* REQUIREMENT: Of the material below, only the lines from the line containing "2026 Сайт общественно-политической" down to the line containing "2. Δεν απαιτείται πρόσθετο πλαίσιο ή κορνίζα" belong in the answer, written out exactly.

* THE DATA:

───

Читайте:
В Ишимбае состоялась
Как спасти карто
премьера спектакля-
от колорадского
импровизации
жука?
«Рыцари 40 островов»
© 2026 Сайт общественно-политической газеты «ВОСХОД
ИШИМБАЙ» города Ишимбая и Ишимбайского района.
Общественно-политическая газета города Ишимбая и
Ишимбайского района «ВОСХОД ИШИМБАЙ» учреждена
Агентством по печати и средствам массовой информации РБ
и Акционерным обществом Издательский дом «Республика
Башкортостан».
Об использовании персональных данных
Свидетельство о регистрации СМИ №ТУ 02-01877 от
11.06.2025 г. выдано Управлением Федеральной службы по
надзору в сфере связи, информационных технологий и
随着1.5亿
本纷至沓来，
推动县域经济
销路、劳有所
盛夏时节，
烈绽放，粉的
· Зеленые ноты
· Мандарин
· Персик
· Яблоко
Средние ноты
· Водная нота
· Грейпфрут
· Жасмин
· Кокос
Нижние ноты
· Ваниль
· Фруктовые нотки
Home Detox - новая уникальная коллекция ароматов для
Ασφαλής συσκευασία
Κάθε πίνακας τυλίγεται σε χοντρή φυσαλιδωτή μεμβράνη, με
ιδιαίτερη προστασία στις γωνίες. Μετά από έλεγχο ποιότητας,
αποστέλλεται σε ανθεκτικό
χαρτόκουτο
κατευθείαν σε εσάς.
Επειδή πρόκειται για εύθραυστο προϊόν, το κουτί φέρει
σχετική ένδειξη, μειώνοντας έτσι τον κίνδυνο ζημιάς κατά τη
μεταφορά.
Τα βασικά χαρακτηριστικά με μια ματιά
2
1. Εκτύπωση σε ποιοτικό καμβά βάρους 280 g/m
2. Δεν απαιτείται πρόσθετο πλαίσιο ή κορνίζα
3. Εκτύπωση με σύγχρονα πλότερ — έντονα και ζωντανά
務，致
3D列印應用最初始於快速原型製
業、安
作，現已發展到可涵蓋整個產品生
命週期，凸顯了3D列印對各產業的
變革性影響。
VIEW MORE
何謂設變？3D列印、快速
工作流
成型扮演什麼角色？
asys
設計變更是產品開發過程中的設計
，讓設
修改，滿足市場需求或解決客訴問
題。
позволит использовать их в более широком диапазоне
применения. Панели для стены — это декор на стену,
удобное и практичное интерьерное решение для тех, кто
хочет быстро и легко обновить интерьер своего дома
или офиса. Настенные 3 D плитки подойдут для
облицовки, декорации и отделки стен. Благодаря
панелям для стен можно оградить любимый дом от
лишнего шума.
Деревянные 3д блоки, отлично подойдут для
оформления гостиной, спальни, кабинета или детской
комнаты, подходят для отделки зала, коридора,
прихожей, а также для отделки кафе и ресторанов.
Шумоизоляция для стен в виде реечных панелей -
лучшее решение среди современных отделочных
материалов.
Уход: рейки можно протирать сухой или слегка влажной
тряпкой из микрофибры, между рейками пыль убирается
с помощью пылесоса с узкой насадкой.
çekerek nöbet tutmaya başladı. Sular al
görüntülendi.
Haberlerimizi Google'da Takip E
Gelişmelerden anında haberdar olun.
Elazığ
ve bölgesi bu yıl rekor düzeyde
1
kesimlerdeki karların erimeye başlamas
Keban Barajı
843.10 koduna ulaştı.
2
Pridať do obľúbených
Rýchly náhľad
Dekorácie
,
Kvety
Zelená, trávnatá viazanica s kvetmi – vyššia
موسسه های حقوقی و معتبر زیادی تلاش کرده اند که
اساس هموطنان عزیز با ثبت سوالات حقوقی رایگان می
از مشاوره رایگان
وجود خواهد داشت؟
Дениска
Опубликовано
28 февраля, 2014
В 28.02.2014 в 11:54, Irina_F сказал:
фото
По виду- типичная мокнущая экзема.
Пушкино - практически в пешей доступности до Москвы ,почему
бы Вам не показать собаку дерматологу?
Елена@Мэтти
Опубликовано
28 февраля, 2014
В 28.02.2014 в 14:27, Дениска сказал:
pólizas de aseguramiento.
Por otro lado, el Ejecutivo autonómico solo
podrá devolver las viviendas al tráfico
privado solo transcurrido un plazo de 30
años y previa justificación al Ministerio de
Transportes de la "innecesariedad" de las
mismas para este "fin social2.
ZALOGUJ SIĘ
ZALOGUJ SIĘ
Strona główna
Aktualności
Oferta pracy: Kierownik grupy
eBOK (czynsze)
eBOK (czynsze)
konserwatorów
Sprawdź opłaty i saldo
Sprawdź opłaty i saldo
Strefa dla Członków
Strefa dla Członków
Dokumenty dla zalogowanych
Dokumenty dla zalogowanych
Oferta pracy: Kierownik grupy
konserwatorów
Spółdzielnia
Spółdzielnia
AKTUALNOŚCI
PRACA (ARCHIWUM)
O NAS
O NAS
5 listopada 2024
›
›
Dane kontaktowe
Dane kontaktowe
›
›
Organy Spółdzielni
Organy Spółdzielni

───

* ANSWER:
© 2026 Сайт общественно-политической газеты «ВОСХОД
ИШИМБАЙ» города Ишимбая и Ишимбайского района.
Общественно-политическая газета города Ишимбая и
Ишимбайского района «ВОСХОД ИШИМБАЙ» учреждена
Агентством по печати и средствам массовой информации РБ
и Акционерным обществом Издательский дом «Республика
Башкортостан».
Об использовании персональных данных
Свидетельство о регистрации СМИ №ТУ 02-01877 от
11.06.2025 г. выдано Управлением Федеральной службы по
надзору в сфере связи, информационных технологий и
随着1.5亿
本纷至沓来，
推动县域经济
销路、劳有所
盛夏时节，
烈绽放，粉的
· Зеленые ноты
· Мандарин
· Персик
· Яблоко
Средние ноты
· Водная нота
· Грейпфрут
· Жасмин
· Кокос
Нижние ноты
· Ваниль
· Фруктовые нотки
Home Detox - новая уникальная коллекция ароматов для
Ασφαλής συσκευασία
Κάθε πίνακας τυλίγεται σε χοντρή φυσαλιδωτή μεμβράνη, με
ιδιαίτερη προστασία στις γωνίες. Μετά από έλεγχο ποιότητας,
αποστέλλεται σε ανθεκτικό
χαρτόκουτο
κατευθείαν σε εσάς.
Επειδή πρόκειται για εύθραυστο προϊόν, το κουτί φέρει
σχετική ένδειξη, μειώνοντας έτσι τον κίνδυνο ζημιάς κατά τη
μεταφορά.
Τα βασικά χαρακτηριστικά με μια ματιά
2
1. Εκτύπωση σε ποιοτικό καμβά βάρους 280 g/m
2. Δεν απαιτείται πρόσθετο πλαίσιο ή κορνίζα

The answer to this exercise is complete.